The Man Who Stalks The Space Between The Graves



My house is haunted but there is a logical explanation. This is not one of those stories where a tragic death happened inside. No one has ever died here. Still, tragedy surrounds the place; the two windows upstairs at the back gaze sadly out every day. No, this is not a story about a house built on an Indian burial ground. There is no one interred beneath the foundation...only in the yard. Rows and rows of tombstones stretch out past my back door to the tree line beyond. My haunted house stands in a cemetery. The cemetery to which I am now the caretaker.

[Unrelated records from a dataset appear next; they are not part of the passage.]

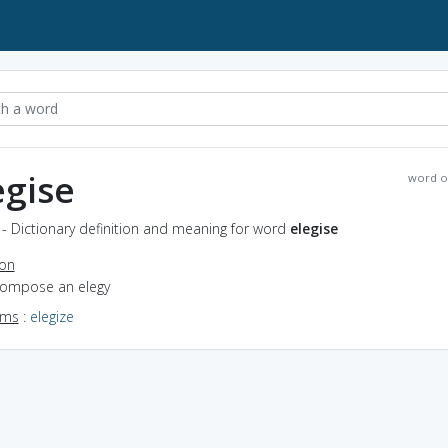
egise
word o
 - Dictionary definition and meaning for word
elegise
ion
 compose an elegy
yms
:
elegize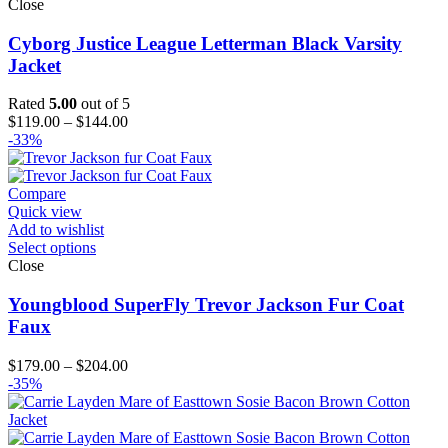
Close
Cyborg Justice League Letterman Black Varsity
Jacket
Rated
5.00
out of 5
Price
$
119.00
–
$
144.00
range:
-33%
$119.00
through
$144.00
Compare
Quick view
Add to wishlist
Select options
Close
Youngblood SuperFly Trevor Jackson Fur Coat
Faux
Price
$
179.00
–
$
204.00
range:
-35%
$179.00
through
$204.00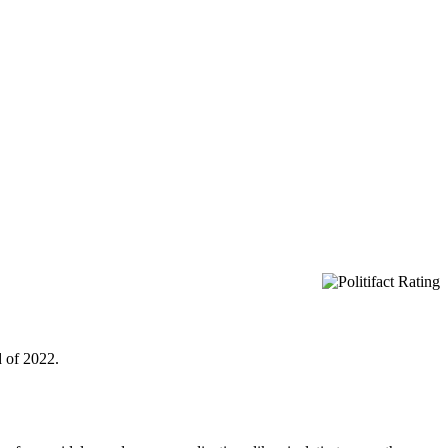
d of 2022.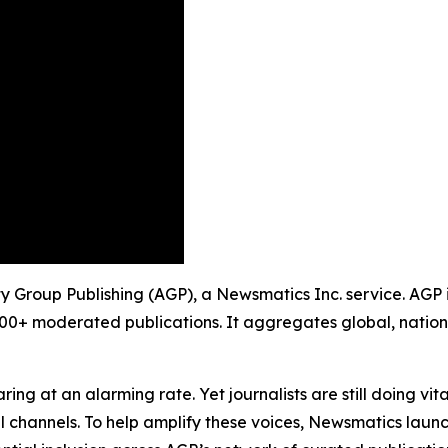
ty Group Publishing (AGP), a Newsmatics Inc. service. AGP 
900+ moderated publications. It aggregates global, nation
ing at an alarming rate. Yet journalists are still doing vit
l channels. To help amplify these voices, Newsmatics launch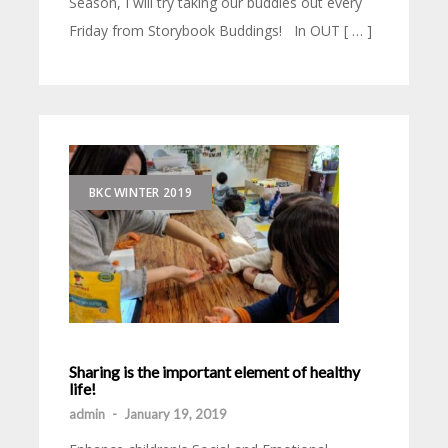
Season, I will try taking our buddies out every
Friday from Storybook Buddings! In OUT [ … ]
BKC WINTER 2019
Sharing is the important element of healthy
life!
admin
-
January 19, 2019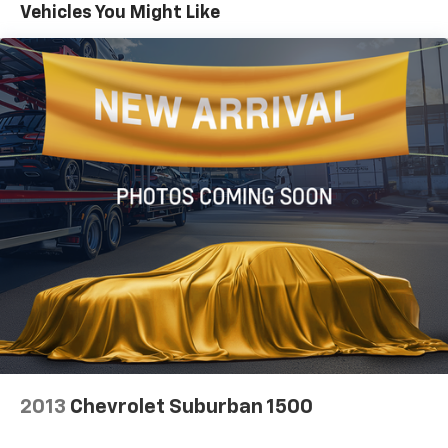
Aux Battery
Vehicles You Might Like
Stop-Start Dual Battery System
This Wrangler Sahara is the perfect blend of off-road
Towing Equipment -inc: Trailer Sway Control
capability and modern convenience. With its
distinctive style, advanced technology, and
3 Skid Plates
exceptional performance, it's ready to take you on the
1228# Maximum Payload
adventure of a lifetime. Visit our showroom today to
HD Gas-Pressurized Shock Absorbers
experience the Jeep Wrangler Sahara firsthand.
Front And Rear Anti-Roll Bars
Electro-Hydraulic Power Assist Steering
Single Stainless Steel Exhaust
21.5 Gal. Fuel Tank
Auto Locking Hubs
Leading Link Front Suspension w/Coil Springs
Solid Axle Rear Suspension w/Coil Springs
4-Wheel Disc Brakes w/4-Wheel ABS, Front Vented
Discs, Brake Assist, Hill Descent Control and Hill
2013
Chevrolet Suburban 1500
Hold Control
Brake Actuated Limited Slip Differential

My great-grandfather Heinrick built this house 117 years ago. At the time, there wasn’t a cemetery within fifty miles. When this county was young, the thought of paying someone else to bury your dead as they died was an uncommon luxury. Most took care of their own, and that was the way many preferred it to be. If they had the space, viewings were held in the home of the deceased. Any clocks were stopped. Every mirror was covered to prevent the soul from being reflected back and becoming trapped. When the day of viewing ended, the body was carried out, foot-first as superstition dictated. They did this to prevent the corpse from beckoning anyone whom they’d left behind to follow. Your mother, father, sister, brother, husband, wife, or child was brought out to be buried in the yard. Many thought my great-grandfather was foolish–but some, particularly those of means, saw my great-grandfather’s practice as a worth-while expense. The wealthy would much rather pay a gravesman than to do the task themselves and their wealth transferred to his hands. At one point we were one of the most prominent families in Bradenville. That is no longer the case and hasn’t been for many decades. This is mostly thanks to my late father and his drinking.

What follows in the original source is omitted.